— ABOUT THIS EXERCISE —
Omit all images, then repeat exactly the lines below from the one containing "Cutter & Buck" through the one containing "пост, ясень в масле", both ends included.

**** PROVIDED DATA

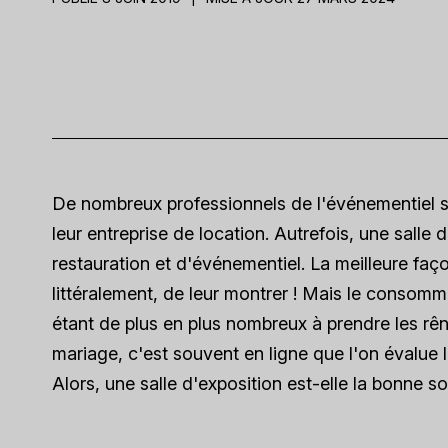
De nombreux professionnels de l'événementiel se
leur entreprise de location. Autrefois, une salle 
restauration et d'événementiel. La meilleure faço
littéralement, de leur montrer ! Mais le consomm
étant de plus en plus nombreux à prendre les rê
mariage, c'est souvent en ligne que l'on évalue l
Alors, une salle d'exposition est-elle la bonne 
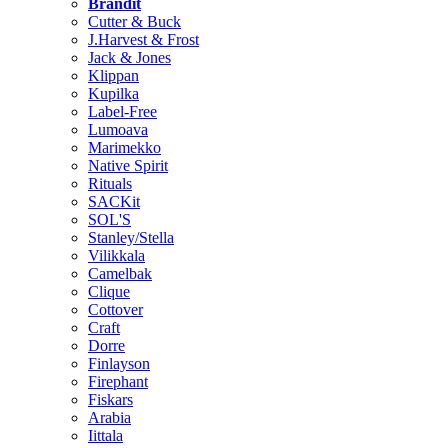
Brändit
Cutter & Buck
J.Harvest & Frost
Jack & Jones
Klippan
Kupilka
Label-Free
Lumoava
Marimekko
Native Spirit
Rituals
SACKit
SOL'S
Stanley/Stella
Vilikkala
Camelbak
Clique
Cottover
Craft
Dorre
Finlayson
Firephant
Fiskars
Arabia
Iittala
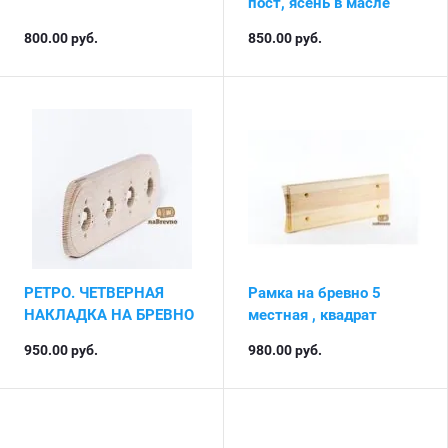
пост, ясень в масле
800.00
руб.
850.00
руб.
РЕТРО. ЧЕТВЕРНАЯ
Рамка на бревно 5
НАКЛАДКА НА БРЕВНО
местная , квадрат
950.00
руб.
980.00
руб.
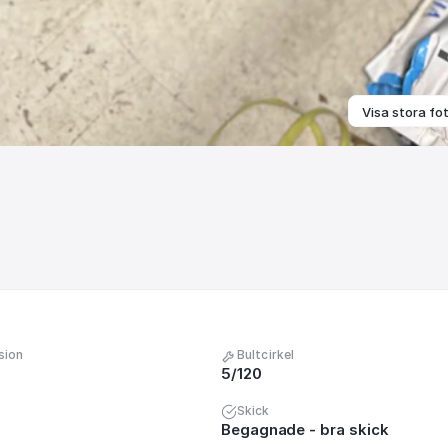
Visa stora fo
sion
Bultcirkel
5/120
Skick
Begagnade - bra skick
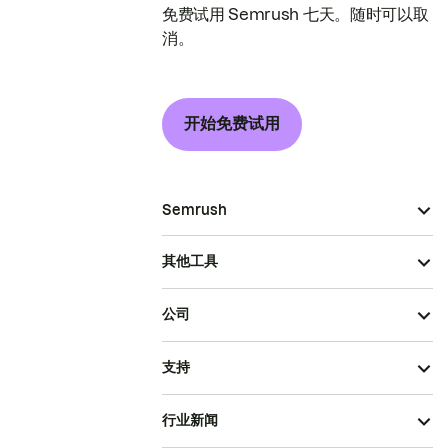
免费试用 Semrush 七天。随时可以取
消。
开始免费试用
Semrush
其他工具
公司
支持
行业新闻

********

— RESULT OF THIS TASK —
Cutter & Buck
J.Harvest & Frost
Jack & Jones
Klippan
Kupilka
Label-Free
Lumoava
Marimekko
Native Spirit
Rituals
SACKit
SOL'S
Stanley/Stella
Vilikkala
Camelbak
Clique
Cottover
Craft
Dorre
Finlayson
Firephant
Fiskars
Arabia
Iittala
пост, ясень в масле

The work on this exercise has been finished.